Jovian Capital Corp. posted a bigger loss for the fourth quarter ended March 31 as difficult financial markets trimmed revenues.

The financial services holding company said the net loss for the quarter was $11.4 million, or 8¢ a share, compared to a net loss of $0.3 million, or 0¢ a share, for the year ago period.

In the fourth quarter of fiscal 2008, Jovian recorded a non-cash impairment charge to intangible assets of $12.9 million.

The impairment charge reflects the decline in JovFunds Management Inc.’s (formerly Fairway Asset Management Corporation) legacy assets under management, in particular their Canadian Medical Discoveries Fund Inc. labour-sponsored fund business.

Revenue for the quarter was $24.7 million, compared
to $30.8 million in the same period in the prior year.
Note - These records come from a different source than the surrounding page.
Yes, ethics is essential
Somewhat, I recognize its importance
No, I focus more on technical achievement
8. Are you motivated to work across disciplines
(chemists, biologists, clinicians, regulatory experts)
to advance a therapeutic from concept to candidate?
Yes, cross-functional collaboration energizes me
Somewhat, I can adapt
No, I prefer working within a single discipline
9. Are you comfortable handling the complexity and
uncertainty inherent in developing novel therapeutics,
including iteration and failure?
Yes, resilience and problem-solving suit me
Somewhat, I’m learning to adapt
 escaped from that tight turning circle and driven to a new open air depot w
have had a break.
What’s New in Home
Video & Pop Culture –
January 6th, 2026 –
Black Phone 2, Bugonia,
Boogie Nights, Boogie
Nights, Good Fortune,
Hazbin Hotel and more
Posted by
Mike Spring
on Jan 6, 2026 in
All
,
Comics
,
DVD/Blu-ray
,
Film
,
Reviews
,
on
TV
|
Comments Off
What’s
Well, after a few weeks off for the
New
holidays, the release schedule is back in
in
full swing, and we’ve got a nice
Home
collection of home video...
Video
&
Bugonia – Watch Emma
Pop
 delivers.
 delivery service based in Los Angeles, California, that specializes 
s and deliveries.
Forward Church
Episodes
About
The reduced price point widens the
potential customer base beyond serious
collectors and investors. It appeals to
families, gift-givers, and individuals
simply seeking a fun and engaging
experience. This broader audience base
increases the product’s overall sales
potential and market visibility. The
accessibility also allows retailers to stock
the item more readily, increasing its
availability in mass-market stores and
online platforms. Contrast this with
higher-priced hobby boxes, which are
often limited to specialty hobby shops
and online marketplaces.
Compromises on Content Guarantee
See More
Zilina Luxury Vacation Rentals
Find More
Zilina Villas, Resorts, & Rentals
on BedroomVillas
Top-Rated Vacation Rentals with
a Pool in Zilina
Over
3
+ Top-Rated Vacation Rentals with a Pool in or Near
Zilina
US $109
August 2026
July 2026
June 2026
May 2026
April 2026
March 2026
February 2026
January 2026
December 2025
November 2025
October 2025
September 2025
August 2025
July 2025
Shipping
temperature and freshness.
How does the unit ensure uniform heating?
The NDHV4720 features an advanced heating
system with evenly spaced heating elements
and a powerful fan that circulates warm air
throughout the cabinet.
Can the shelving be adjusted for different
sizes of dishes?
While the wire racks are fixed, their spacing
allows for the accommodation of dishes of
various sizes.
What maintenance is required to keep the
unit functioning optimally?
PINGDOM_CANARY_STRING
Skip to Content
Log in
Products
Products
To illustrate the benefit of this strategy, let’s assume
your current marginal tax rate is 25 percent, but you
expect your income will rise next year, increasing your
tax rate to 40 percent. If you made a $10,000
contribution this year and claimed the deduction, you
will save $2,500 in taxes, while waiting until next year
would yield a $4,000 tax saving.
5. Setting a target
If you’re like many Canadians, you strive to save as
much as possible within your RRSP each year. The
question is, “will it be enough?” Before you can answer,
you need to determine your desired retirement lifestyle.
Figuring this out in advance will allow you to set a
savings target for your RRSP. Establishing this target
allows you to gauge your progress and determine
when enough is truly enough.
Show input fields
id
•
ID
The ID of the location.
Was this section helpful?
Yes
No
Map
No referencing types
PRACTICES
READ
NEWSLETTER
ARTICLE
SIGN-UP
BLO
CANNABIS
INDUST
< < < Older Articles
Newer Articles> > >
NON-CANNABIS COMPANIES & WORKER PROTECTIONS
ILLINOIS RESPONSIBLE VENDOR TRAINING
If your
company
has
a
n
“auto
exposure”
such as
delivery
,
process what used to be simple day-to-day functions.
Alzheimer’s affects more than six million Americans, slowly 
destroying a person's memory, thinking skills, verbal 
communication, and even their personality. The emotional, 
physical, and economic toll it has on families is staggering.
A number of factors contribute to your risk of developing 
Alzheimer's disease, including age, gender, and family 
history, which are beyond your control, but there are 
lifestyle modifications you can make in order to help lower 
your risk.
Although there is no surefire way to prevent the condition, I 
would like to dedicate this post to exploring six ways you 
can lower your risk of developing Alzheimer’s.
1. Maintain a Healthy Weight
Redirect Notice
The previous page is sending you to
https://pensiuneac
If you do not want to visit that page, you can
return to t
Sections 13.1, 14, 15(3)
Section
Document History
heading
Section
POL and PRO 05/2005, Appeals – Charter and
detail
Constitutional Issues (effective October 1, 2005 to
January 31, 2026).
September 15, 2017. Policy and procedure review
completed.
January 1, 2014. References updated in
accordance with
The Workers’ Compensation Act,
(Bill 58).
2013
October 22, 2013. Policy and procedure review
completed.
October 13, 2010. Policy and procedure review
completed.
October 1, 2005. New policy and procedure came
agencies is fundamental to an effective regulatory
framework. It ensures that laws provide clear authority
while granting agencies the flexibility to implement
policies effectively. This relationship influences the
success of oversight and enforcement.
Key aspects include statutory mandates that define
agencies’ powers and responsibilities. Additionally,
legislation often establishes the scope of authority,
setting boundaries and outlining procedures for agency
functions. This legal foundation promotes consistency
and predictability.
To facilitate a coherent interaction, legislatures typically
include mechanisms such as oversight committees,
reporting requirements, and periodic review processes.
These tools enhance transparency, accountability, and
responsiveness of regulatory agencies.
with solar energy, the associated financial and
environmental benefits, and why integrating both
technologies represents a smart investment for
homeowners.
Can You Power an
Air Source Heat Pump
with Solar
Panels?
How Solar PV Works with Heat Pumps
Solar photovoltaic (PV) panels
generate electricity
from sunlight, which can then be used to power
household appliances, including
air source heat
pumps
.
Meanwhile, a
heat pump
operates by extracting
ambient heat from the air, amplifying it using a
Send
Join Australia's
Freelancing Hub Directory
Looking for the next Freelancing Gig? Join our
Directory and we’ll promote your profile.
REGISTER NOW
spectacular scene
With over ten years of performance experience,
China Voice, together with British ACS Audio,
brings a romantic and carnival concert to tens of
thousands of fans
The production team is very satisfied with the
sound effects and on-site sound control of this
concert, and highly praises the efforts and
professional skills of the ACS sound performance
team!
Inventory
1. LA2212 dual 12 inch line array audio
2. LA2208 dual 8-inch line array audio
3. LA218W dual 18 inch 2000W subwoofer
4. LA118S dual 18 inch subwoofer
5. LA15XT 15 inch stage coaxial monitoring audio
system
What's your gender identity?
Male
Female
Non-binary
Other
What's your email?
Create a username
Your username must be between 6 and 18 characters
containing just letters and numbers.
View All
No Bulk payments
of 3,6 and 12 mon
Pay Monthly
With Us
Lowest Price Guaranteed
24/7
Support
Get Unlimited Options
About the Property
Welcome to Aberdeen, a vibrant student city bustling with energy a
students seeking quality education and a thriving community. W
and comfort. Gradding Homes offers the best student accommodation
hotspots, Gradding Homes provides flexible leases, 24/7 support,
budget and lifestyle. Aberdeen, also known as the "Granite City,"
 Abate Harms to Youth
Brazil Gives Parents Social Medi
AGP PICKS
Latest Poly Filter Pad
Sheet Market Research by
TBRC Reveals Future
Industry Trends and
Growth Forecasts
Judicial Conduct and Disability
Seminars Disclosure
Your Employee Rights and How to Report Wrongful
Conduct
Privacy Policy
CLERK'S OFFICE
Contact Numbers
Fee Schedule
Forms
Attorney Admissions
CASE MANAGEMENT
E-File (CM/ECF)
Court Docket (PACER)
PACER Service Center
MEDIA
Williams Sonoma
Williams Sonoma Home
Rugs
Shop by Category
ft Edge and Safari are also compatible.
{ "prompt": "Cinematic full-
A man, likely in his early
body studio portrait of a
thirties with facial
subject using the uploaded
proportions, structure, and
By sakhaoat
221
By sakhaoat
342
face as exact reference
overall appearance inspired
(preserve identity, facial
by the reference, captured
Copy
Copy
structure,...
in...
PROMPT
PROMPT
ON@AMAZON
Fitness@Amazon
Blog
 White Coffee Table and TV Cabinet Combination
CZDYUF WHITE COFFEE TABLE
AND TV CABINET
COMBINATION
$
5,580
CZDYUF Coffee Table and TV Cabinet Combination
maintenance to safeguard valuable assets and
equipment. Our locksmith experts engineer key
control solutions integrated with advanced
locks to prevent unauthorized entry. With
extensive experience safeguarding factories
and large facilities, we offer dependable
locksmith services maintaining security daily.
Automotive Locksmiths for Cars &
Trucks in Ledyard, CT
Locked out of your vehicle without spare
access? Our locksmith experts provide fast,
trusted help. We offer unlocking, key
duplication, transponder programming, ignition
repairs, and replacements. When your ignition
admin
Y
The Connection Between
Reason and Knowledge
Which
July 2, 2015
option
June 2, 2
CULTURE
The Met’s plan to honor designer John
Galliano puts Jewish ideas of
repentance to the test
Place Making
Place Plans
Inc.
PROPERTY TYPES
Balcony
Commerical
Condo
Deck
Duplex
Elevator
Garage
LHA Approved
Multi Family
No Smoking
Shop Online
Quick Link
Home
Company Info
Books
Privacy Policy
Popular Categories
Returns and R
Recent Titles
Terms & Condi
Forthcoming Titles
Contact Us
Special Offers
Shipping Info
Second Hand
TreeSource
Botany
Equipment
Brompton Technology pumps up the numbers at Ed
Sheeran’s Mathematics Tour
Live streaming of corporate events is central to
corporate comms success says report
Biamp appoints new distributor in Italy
Jovian says the he decrease in revenue in both its wealth and asset management businesses reflects difficult financial markets.

For the full 2008 fiscal year, the net loss was $16.1 million, or 13¢ per share, including the impairment charge of $12.9 million.

That compares with a net profit of $2, or 2¢ a share, for fiscal 2007.

Revenue for the year was $103.9 million, compared
to $128.4 million in the prior year.

“Overall, our portfolio of companies performed well given the difficult financial markets over the past year. We are particularly pleased with the growth of BetaPro, which over a short period of time has become one of the largest providers of ETFs in Canada, with about $1.75 billion in assets under management,” says Philip Armstrong, CEO of Jovian.

The Jovian group of companies includes: MGI Securities Inc.; MGI Securities (USA) Inc.; Rice Financial Group Inc.; BetaPro Management Inc.; Horizons Funds Inc.; JovFunds Management Inc.; JovFunds Inc.; JovInvestment Management Inc.; Leon Frazer & Associates Inc.; T.E. Wealth and Felcom Data Services Inc.